■ **What to produce**
Transcribe only the lines of the listing below from the one holding "parenting support, childcare" through the one holding "resource to help", inclusive, without any change.

■ **Supplied records**
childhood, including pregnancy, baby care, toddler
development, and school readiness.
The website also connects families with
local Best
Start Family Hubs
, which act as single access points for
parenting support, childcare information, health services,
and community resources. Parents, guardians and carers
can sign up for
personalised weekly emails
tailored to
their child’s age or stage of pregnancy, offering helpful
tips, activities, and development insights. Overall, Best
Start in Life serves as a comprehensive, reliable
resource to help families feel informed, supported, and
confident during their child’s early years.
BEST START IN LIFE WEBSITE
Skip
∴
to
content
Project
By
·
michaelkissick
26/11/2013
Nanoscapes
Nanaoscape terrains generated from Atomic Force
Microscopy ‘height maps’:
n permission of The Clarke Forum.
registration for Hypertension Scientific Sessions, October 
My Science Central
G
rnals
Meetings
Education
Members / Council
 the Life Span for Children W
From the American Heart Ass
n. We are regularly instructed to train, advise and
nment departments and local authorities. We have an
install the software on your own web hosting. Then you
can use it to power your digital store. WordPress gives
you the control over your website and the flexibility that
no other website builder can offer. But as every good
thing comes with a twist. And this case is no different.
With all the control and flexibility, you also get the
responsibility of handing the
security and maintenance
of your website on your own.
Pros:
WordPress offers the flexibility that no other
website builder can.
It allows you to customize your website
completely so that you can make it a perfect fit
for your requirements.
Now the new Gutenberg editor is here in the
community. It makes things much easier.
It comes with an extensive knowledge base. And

...

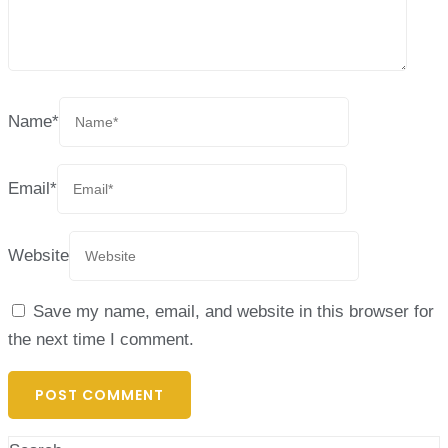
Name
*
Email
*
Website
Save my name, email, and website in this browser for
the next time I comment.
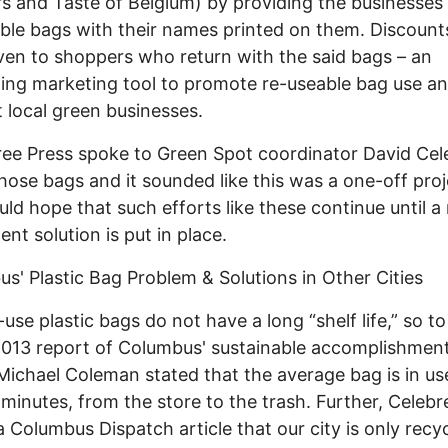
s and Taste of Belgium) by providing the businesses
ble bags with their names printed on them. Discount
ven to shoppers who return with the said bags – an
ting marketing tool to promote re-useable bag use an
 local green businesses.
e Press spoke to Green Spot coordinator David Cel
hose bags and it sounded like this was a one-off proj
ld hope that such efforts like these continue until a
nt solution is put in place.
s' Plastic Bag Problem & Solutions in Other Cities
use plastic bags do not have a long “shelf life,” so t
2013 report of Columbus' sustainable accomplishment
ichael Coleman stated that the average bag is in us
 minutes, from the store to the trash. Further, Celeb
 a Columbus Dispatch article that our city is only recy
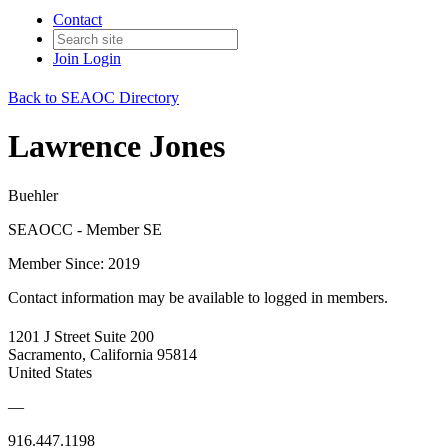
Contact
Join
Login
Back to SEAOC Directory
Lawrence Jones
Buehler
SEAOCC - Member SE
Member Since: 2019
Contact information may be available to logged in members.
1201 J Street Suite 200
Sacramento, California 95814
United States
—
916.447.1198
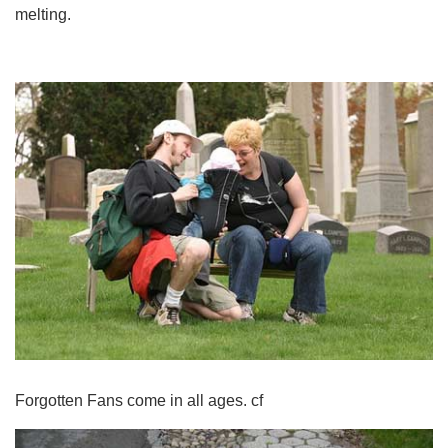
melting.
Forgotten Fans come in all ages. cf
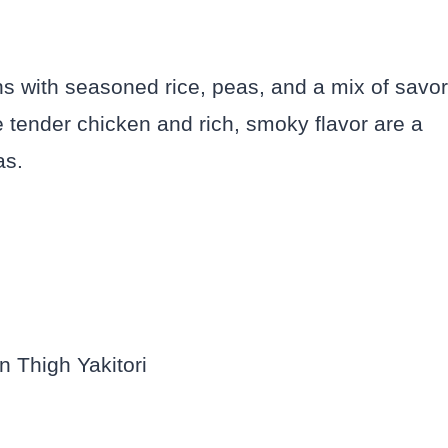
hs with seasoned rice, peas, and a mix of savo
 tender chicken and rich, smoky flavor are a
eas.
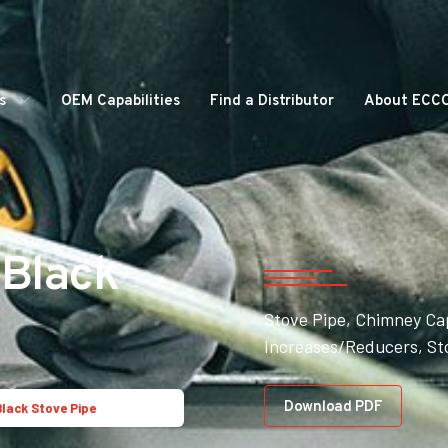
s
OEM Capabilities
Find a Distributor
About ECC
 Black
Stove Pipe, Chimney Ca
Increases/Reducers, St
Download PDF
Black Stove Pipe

* * *

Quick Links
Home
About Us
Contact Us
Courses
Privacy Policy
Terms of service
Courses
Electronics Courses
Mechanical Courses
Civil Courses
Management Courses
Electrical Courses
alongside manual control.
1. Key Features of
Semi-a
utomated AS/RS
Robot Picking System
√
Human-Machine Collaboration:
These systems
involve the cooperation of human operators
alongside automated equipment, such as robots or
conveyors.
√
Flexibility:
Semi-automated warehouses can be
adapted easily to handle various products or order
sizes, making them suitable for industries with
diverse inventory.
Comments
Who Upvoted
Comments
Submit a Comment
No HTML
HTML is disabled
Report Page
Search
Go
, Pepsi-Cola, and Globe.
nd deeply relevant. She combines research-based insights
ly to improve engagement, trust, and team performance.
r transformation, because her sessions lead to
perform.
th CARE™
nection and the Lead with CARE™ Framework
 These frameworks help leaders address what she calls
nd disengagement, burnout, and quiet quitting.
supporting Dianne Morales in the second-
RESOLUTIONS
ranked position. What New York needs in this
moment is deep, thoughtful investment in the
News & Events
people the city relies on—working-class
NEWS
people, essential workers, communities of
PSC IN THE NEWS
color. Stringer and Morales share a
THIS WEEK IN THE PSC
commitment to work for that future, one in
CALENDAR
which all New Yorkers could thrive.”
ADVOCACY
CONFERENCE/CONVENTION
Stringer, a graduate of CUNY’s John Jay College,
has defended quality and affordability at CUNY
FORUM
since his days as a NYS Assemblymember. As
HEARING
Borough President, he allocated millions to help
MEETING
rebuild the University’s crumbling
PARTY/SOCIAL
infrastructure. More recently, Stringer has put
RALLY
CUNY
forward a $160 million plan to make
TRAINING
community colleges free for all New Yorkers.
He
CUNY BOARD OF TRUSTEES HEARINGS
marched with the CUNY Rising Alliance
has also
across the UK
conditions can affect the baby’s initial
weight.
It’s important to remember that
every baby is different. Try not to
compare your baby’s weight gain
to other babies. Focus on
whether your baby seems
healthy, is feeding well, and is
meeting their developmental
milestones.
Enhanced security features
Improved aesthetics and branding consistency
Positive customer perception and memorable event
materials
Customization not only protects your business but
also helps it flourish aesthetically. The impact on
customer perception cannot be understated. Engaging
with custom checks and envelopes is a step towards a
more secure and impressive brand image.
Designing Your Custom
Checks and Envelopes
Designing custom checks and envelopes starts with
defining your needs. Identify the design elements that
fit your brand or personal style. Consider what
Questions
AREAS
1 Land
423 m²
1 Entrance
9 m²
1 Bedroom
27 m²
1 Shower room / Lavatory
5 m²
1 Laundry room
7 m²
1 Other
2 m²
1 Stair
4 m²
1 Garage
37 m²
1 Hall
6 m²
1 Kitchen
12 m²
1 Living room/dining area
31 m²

■ **Answer box**
parenting support, childcare information, health services,
and community resources. Parents, guardians and carers
can sign up for
personalised weekly emails
tailored to
their child’s age or stage of pregnancy, offering helpful
tips, activities, and development insights. Overall, Best
Start in Life serves as a comprehensive, reliable
resource to help families feel informed, supported, and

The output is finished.